On rodeo day, the bulls lumber noisily into the bucking chutes, tossing their massive heads, offering vicious, gratuitous broadsides to the gates and metal chutes. Ill-tempered, rear ends plastered with green slime, they seem, to my spinning imagination, hostile to everything in sight. Outside the First Security Bank chute, somebody is yelling my name. The stage is set. Inside, I’ve got an appointment with this seemingly evil black hulk. The hump between his broad shoulders looks, for all the world to me, like an oversized chip. I cannot quite bring myself to melt back into the shadows.

As I gingerly lower myself down onto The Hulk in the chute, the stock contractor (his owner and manager) leans over my shoulder and says, “Now, don’t freeze up on me out there. Hit the ground running.” He doesn’t mention my chances of counting coup.

“Yessir,” I reply.

Three seconds out of the chute, Two Bits blows me off his back, one huge rear hoof coming down like a jackhammer on my left knee, which, two weeks later, still looks like a double cantaloupe. Instantly, from long habit, he turns to look for those lifesavers-of-the-cowboy, the rodeo clowns. They are standing by the fence about 50 feet away, their hands in their pockets. Somewhere, in the back of his homicidal black bull heart, Two Bits senses that the day is entirely his if he can just mop up the survivors. The lone survivor is sprawled in the center of the arena, face down.

Then the crowd is on its feet with an ugly roar, bringing the first ironic flash of cognition — this is going to be the Little Big Horn in reverse — General George Armstrong Baldridge, lying defiantly in the dirt with a gimpy knee and a brace of smoking bull bells, hears the approaching thunder of hooves that can only mean the final charge — led by none other than the notorious Two Bits, brandishing a two-foot-long coup stick over each ear. Fifteen feet away, coming fast, bent on bovine manslaughter, his eyes are glittering, black.

That’s when time stopped. Rock climbers know that time can stop, so do downhill ski racers. Time probably stops for anyone who has gone too far and suddenly sees that they are going to lose, and lose big. Anyway, the time stopped and the noise stopped and there was suddenly nothing — nothing at all in the whole world — except for a lone swimmer somewhere off Australia’s Great Barrier Reef, looking at the razor-sharp coup sticks in the mouth of the Great Black Shark who is going to bite him in half. And, seeing, oddly and dispassionately, that the shark is beautiful.

Then the Brahma/shark is doing his best Ray Lewis blitz impersonation and the pilgrim is Thurman Thomas in chaps, carrying the honor of the Buffalo Bills now that all the buffalo are gone, except for this black one with the coup sticks.
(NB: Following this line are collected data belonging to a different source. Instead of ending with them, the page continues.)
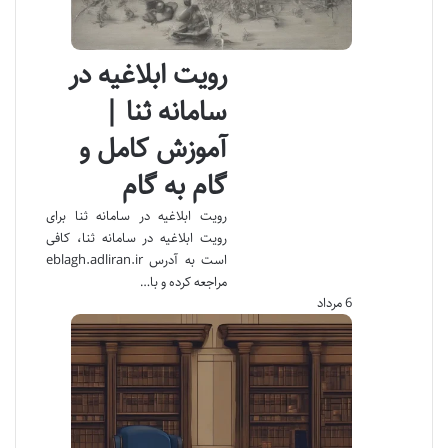
رویت ابلاغیه در
سامانه ثنا |
آموزش کامل و
گام به گام
رویت ابلاغیه در سامانه ثنا برای
رویت ابلاغیه در سامانه ثنا، کافی
است به آدرس eblagh.adliran.ir
مراجعه کرده و با…
6 مرداد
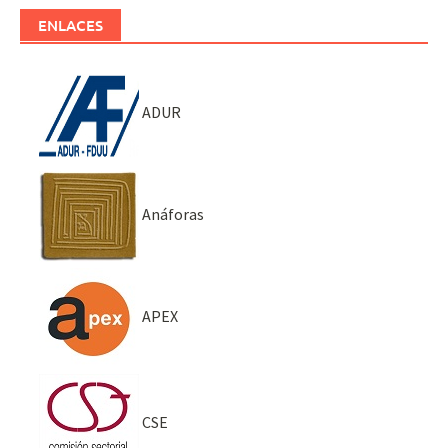
ENLACES
ADUR
Anáforas
APEX
CSE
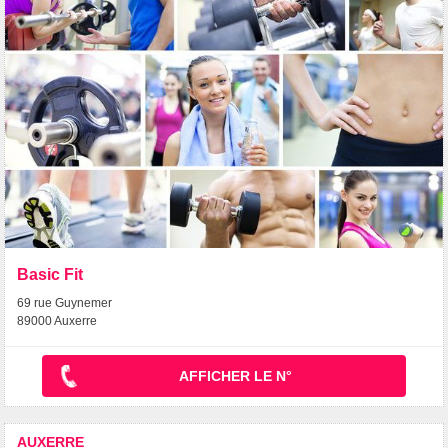
Basic Fit
69 rue Guynemer
89000 Auxerre
AFFICHER LE N°
AUXERRE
For an instant, a surge of overwhelming elation. The nuts and bolts of counting coup — pure and simple exhilaration, a real metaphysical kick in the ass. But Lewis has split the block and is closing with murderous intent, still wearing those damn coup sticks on his helmet. Get your shit together, T.T.

Little hip fake to the left, sprint for a quick-pitch right away from the flow, which suddenly consists of one grease-painted clown who’s finally decided to join the game. It is beautifully executed, a play gaining the final 20 yards before tripping on the Buffalo Bill chaps and sliding under the fence on my nose. This to the delight of my three partisan fans, including my wife, who missed most of the action by hiding her face in her hands; Brian, his mind addled by drugs and seven months of excess on the pro ski tour; and Cutler, who was far too drunk to tear any goal posts down.

I truly believe the rest of those 3,000 mountain-town philistines were for the Lewis bull, which was probably a pretty solid bet at the time. But then nobody ever counted coup by making solid bets.